07014 - Qu’est-ce donc que les partis, ici, dans la vie physique ? Ce sont les caricatures de ce qui est tout à fait légitime dans le monde spirituel ; ce sont les ombres déformées de choses qui sont légitimes dans le monde spirituel. C’est l’aspect difficile du problème : ce qui apparaît dans le monde physique peut être le reflet de quelque chose qui a une véritable légitimité dans le monde spirituel.

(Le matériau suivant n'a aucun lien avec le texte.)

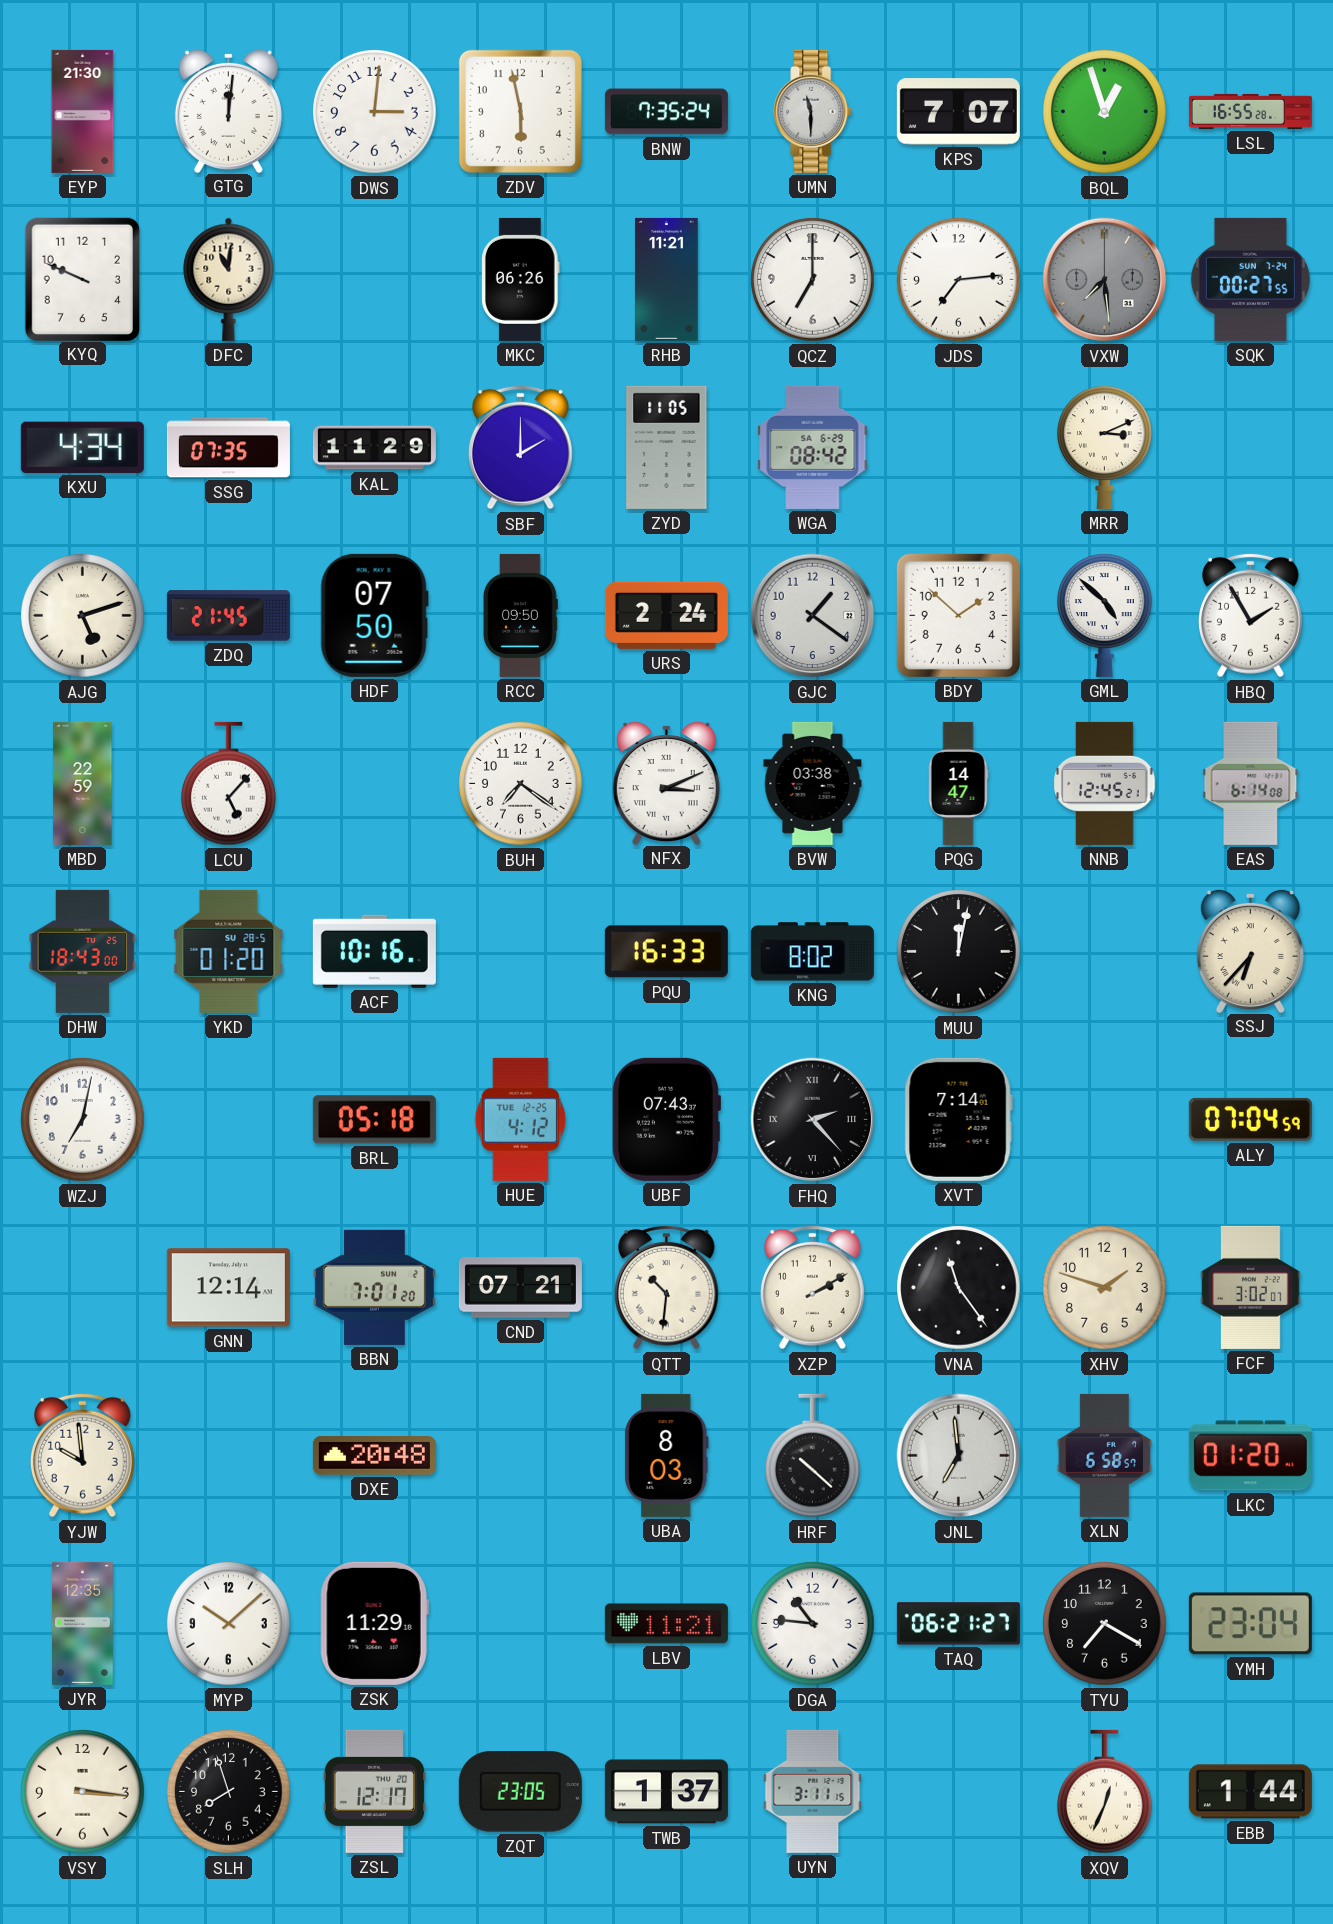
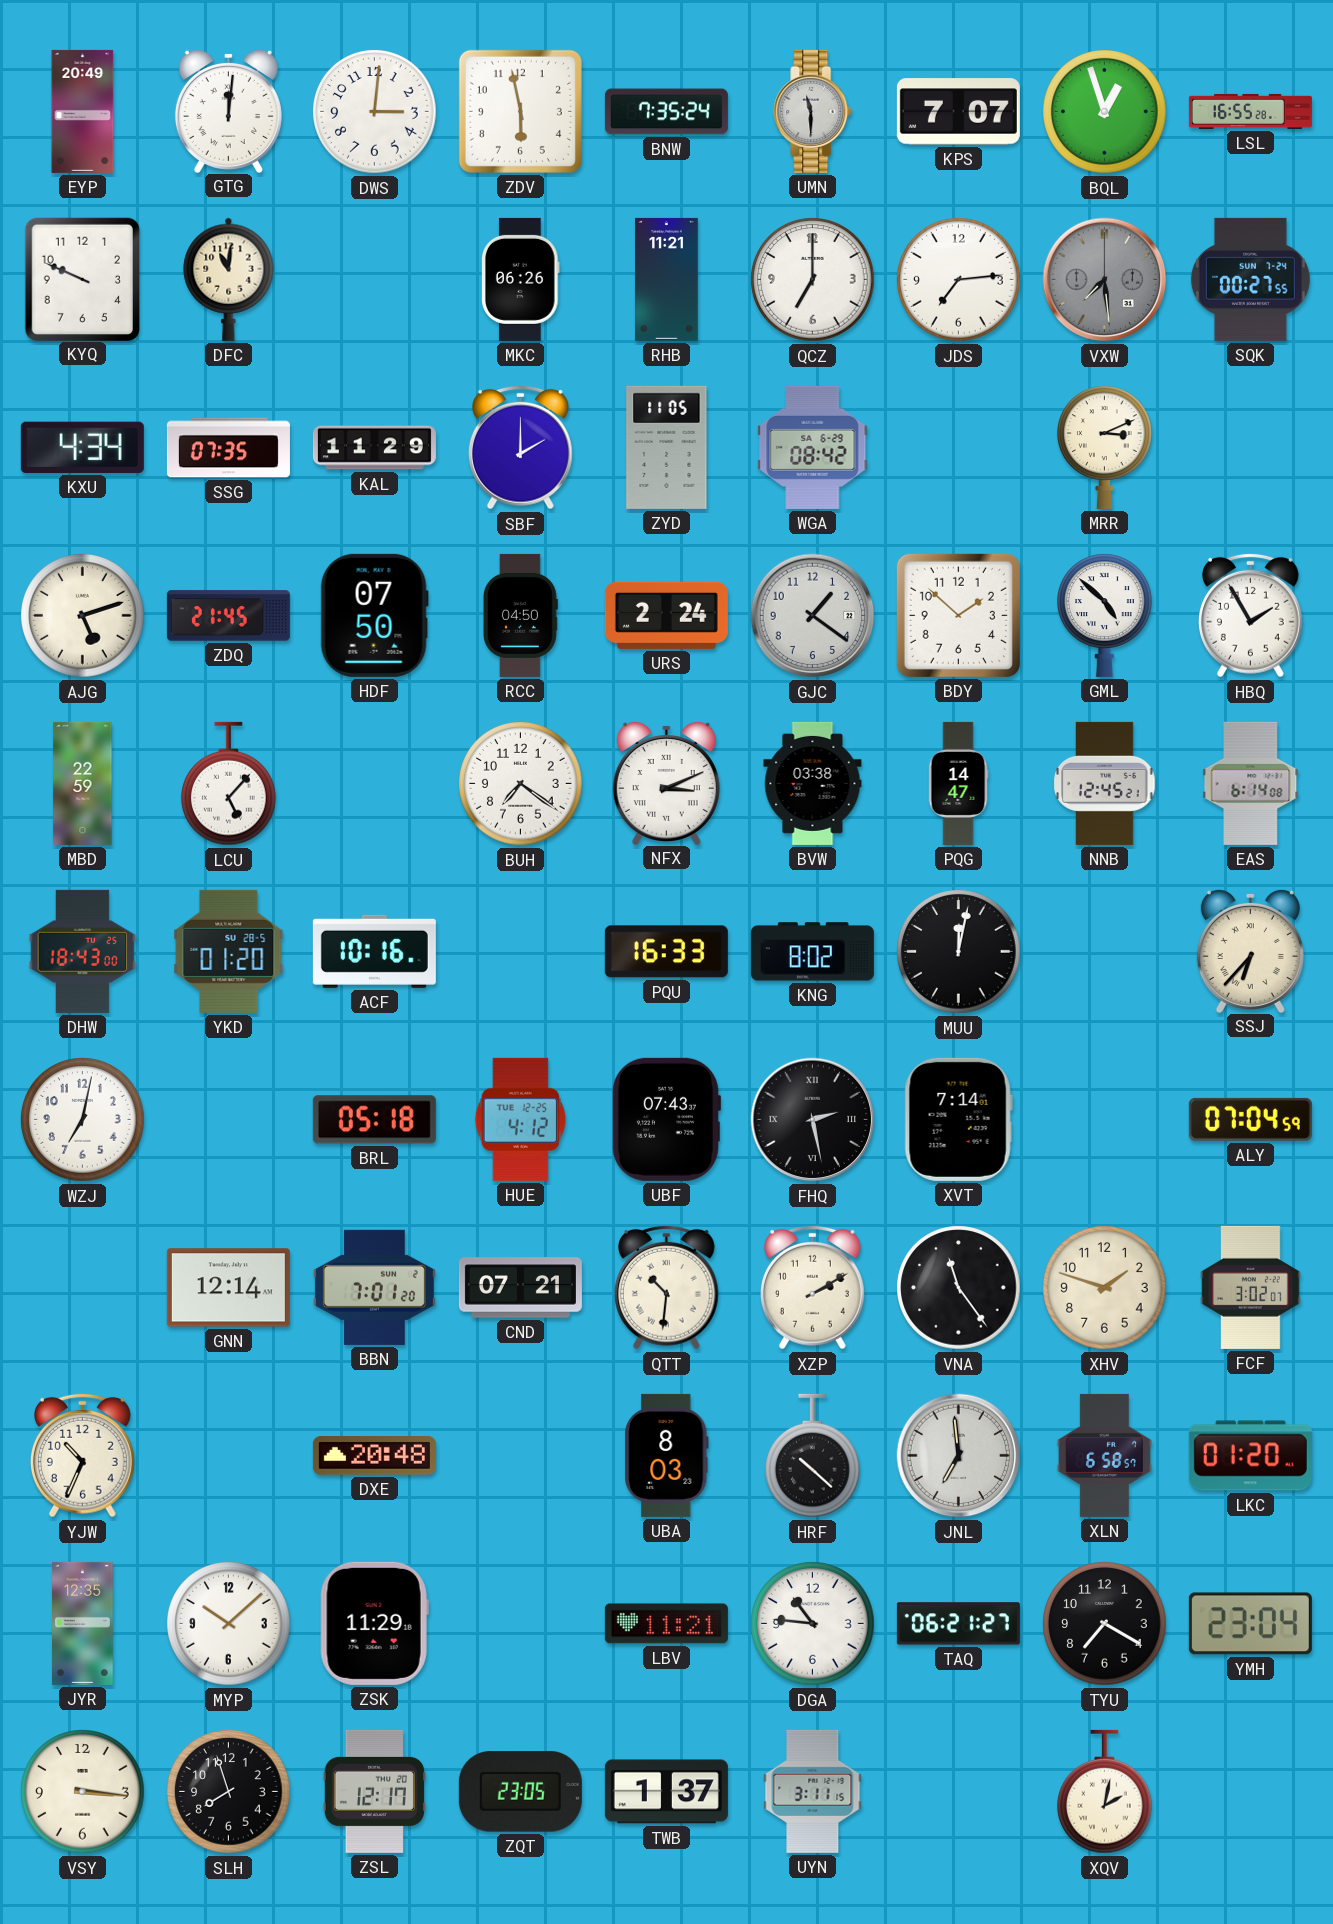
EYP: 21:30 -> 20:49
RCC: 09:50 -> 04:50
FHQ: 2:23 -> 2:28
YJW: 9:59 -> 10:34
XQV: 12:34 -> 2:02
EBB: 1:44 -> none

Dans le monde sensible cela devient funeste, condamnable, car les mondes ont tous leurs propres lois, et nous avons aujourd’hui devant nous la nécessité de nous élever à nouveau vers le monde spirituel. Mais la première étape, c’est l’apparition ici, dans la vie physique, des caricatures de la vie spirituelle, avec les hommes qui lèvent des drapeaux de parti et suivent des idoles de parti, alors que ce sont des entités spirituelles qu’ils devraient suivre. Quand cela se passe dans le monde suprasensible, c’est la vérité ; quand cela se passe ici, dans le monde physique, c’est du mensonge et de l’illusion. Dès que l’on veut parler des vérités de l’autre côté du seuil, vous voyez que ce ne sont pas des mots creux, qui invitent à transformer ce qui est purement théorique en réalité.